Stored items
:::

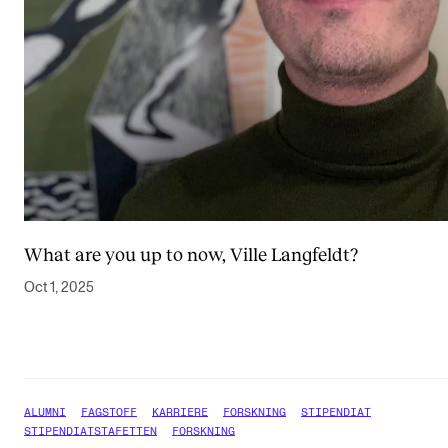
What are you up to now, Ville Langfeldt?
Oct 1, 2025
ALUMNI
FAGSTOFF
KARRIERE
FORSKNING
STIPENDIAT
STIPENDIATSTAFETTEN
FORSKNING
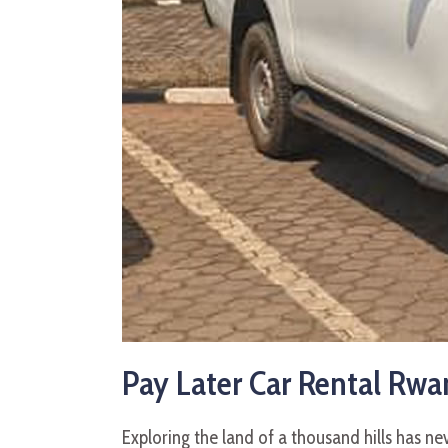
Pay Later Car Rental Rwan
Exploring the land of a thousand hills has n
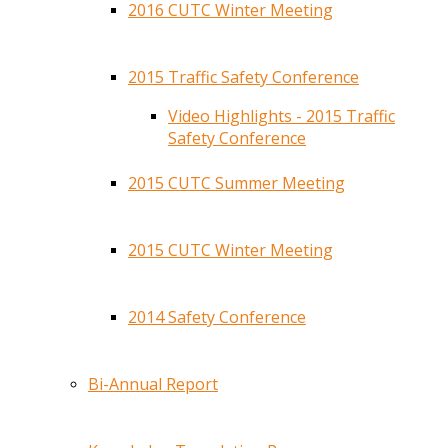
2016 CUTC Winter Meeting
2015 Traffic Safety Conference
Video Highlights - 2015 Traffic
Safety Conference
2015 CUTC Summer Meeting
2015 CUTC Winter Meeting
2014 Safety Conference
Bi-Annual Report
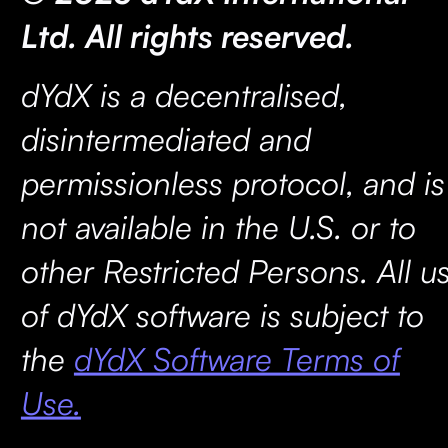
Ltd. All rights reserved.
dYdX is a decentralised,
disintermediated and
permissionless protocol, and is
not available in the U.S. or to
other Restricted Persons. All u
of dYdX software is subject to
the
dYdX Software Terms of
Use.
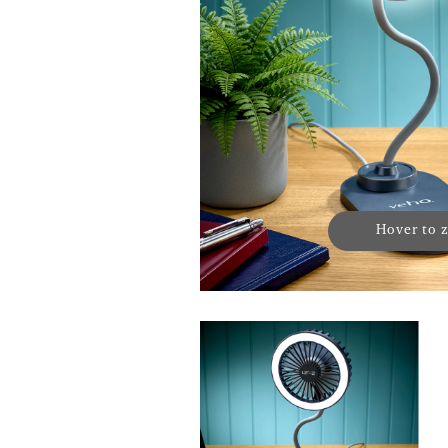
Hover to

:::

[Exercise directions]:
Look above for the line with "Pay Later Car Rental Rwan" and the line with "2014 Safety Conference", then copy them and all lines in between exactly as written, and only those, without any pictures.

[Your solution]:
Pay Later Car Rental Rwan
Exploring the land of a thousand hills has n
2016 CUTC Winter Meeting
2015 Traffic Safety Conference
Video Highlights - 2015 Traffic
Safety Conference
2015 CUTC Summer Meeting
2015 CUTC Winter Meeting
2014 Safety Conference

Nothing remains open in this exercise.